Non si puó propriamente parlare di alcun progetto genitoriale tra persone dello stesso sesso perché manca l’aspetto primario, ovvero l’apertura alla vita
di Daniele Trabucco – La Corte di Cassazione, con sentenza n. 19559/2016, dando ragione alla ricostruzione ermeneutica operata dalla Corte d’Appello di Torino, ha ritenuto trascrivibile l’atto di nascita estero (non italiano) di un bambino dichiarato figlio di due mamme. Pertanto, alla luce del forte precedente giurisprudenziale, anche il “caso” che ha animato recentemente il Consiglio comunale di Belluno non poteva essere risolto diversamente da come avvenuto.
Un eventuale diniego avrebbe comportato la presentazione di un ricorso il quale, alla luce dell’orientamento della Suprema Corte, avrebbe certamente determinato la trascrivibilitá dell’atto. In particolare, ritengono i giudici, l’atto civile straniero non si pone in contrasto con l’ordine pubblico (é questa la verifica che deve essere preliminarmente effettuata ai fini della trascrizione) poiché non viola in alcun modo le esigenze di di tutela dei diritti fondamentali ricavabili non solo dalla Costituzione repubblicana del 1948, ma anche dalla CEDU del 1950 e dalla Carta di Nizza che é stata “trattatizzata” con il Tratto di Lisbona del 2007 e questo a prescindere dal fatto che la normativa interna riconosca o meno la specifica fattispecie.
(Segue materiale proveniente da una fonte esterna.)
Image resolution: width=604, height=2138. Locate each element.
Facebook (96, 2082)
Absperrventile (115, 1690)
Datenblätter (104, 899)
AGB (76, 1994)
Il “best interest” per il bambino (il miglior interesse che, nei casi Evans e Indi Gregory, ha condotto alla morte) consente, pertanto, di privilegiare la legge che attribuisce lo status di figlio del minore ex art. 33 della legge n. 218/1995 inerente al sistema italiano di diritto internazionale privato. Questa argomentazione opera ovviamente de iure condito, ossia sulla base del diritto positivo vigente.
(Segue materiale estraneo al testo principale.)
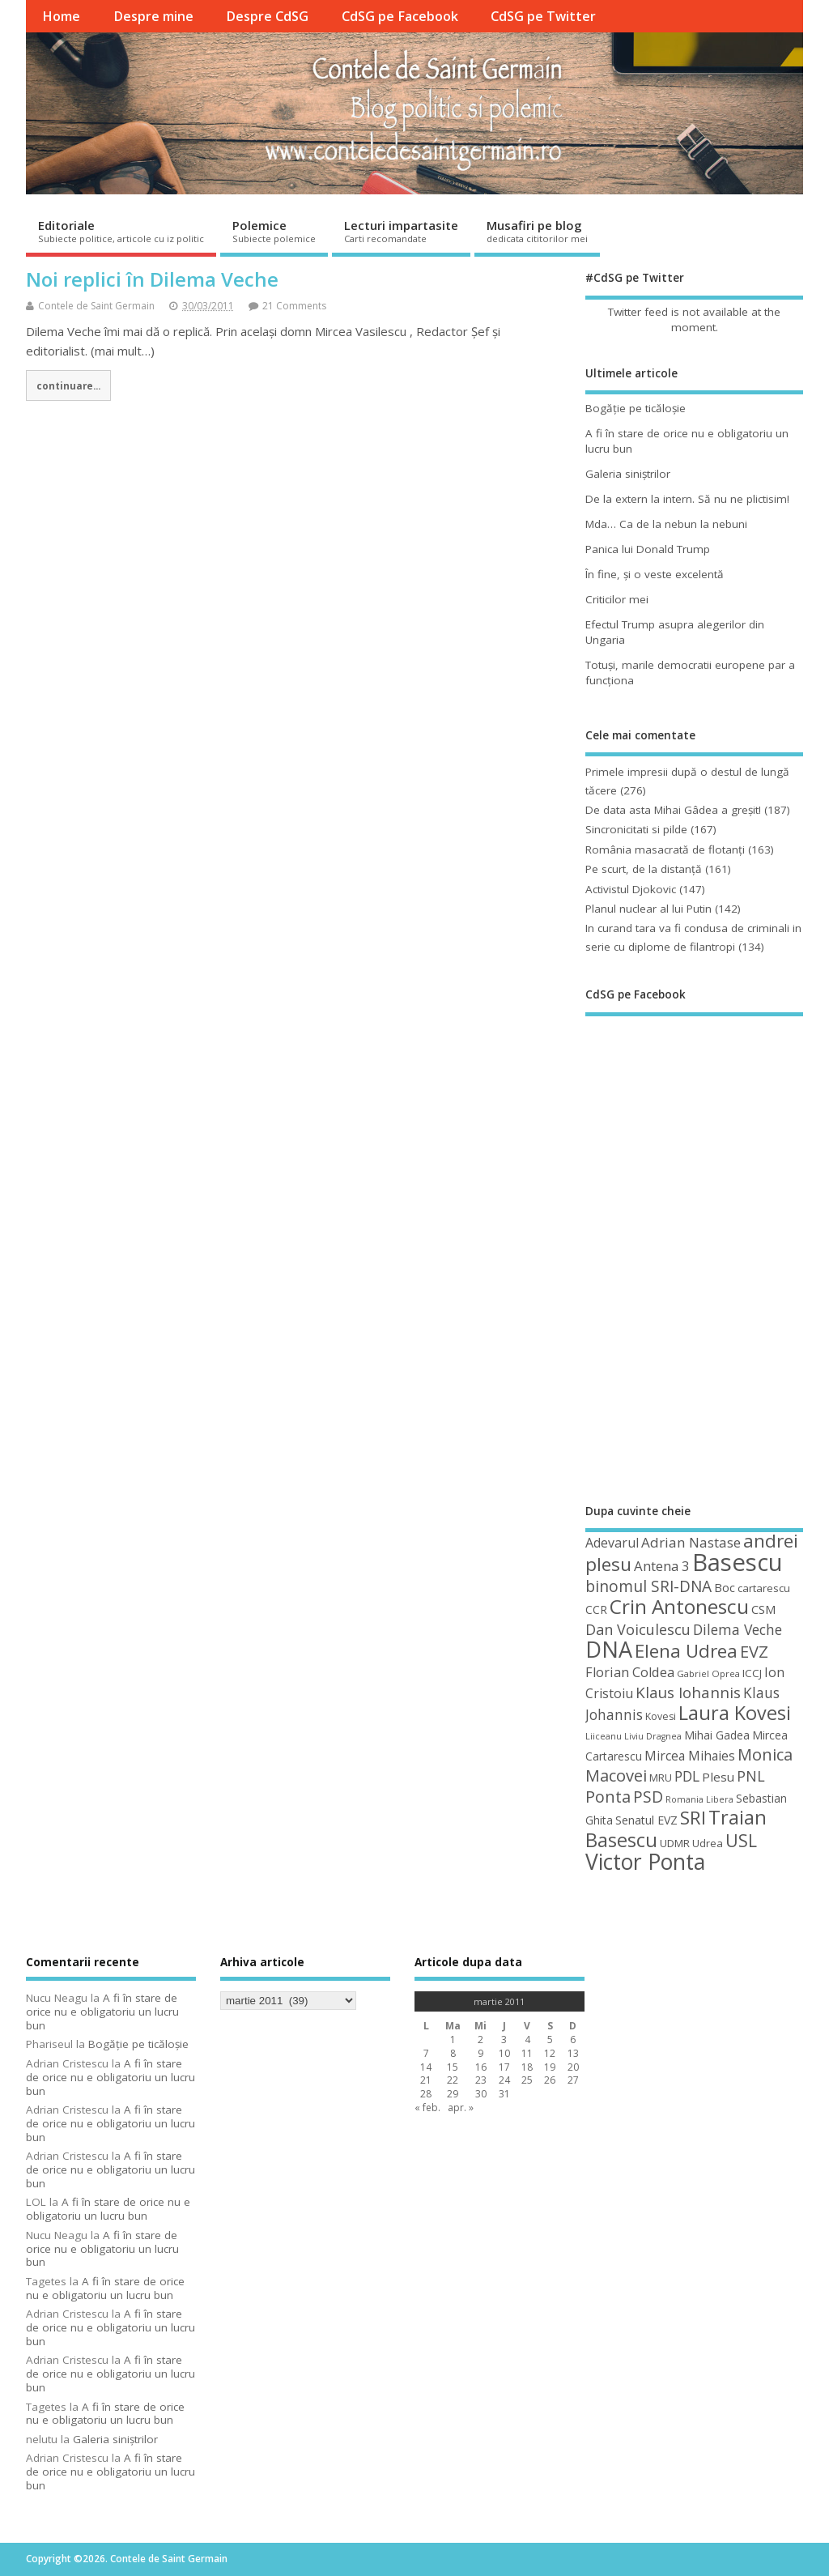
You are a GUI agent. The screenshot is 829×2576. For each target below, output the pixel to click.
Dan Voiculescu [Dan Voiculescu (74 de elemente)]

Tuttavia a me pare che manchi un approccio di taglio filosofico, fondamentale per ragionare seriamente sulla tematica de qua. É accettabile, in altri termini, il principio espresso dalla Corte di Cassazione per cui é madre non solo colei che ha partorito a norma dell’art. 269, comma 3, del Codice civile italiano del 1942, ma anche colei che si ritiene tale nell’ambito di uno specifico progetto genitoriale?
Ora, a parte il fatto che, in questo contesto, pare ci si preoccupi poco del diritto del nascituro alla conoscenza delle proprie origini genetiche (la Corte costituzionale italiana, smontando pezzo per pezzo la legge ordinaria dello Stato n. 40/2004 sulla fecondazione medicalmente assistita in nome della “funzione dinamizzante dell’ordinamento”, lo ha preso in esame solo nella sentenza n. 278/2013), é evidente che non si puó propriamente parlare di alcun progetto genitoriale tra persone dello stesso sesso perché manca l’aspetto primario, ovvero l’apertura alla vita.
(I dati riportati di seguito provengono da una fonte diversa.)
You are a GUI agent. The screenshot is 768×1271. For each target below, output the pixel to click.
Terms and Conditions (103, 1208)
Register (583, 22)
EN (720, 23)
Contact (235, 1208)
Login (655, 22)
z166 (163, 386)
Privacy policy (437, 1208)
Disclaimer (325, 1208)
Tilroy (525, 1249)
Il “rapporto genitoriale” che due persone dello stesso sesso intendono costituire é naturalmente infecondo e richiede, per essere attuato, il ricorso ad una fecondazione eterologa (non consentita in Italia per persone dello stesso sesso) o a forme di maternitá surrogata (dipende dai casi e dalle circostanze) in quei sistemi giuridici che le autorizzano in virtú del principio della relativitá degli ordinamenti giuridici.
All’obiezione che anche due persone di sesso diverso possono essere infeconde, va replicato che questo aspetto attiene ad una dimensione patologica e non naturale. Né, a riguardo, vale l’argomentazione dell’affetto che le “due madri” nutrono nei confronti del bimbo o bimba. Nessuno intende negarlo, ma all’origine di quel sentimento troviamo sempre il paradigma moderno della libertá negativa, ovvero l’autodeterminazione assoluta della persona che, grazie al sistema normativo geometrico legale coniugato allo schmittismo sociale, le consente di trasformare ogni desiderio in diritto. E fino a quando il “traffico insaziabile dei diritti” potra essere contenuto all’interno del “giardino delle istituzioni”? No allo “ius quia iussum” (no al diritto perché imposto), sí allo “ius quia iustum” (sí al diritto perché giusto).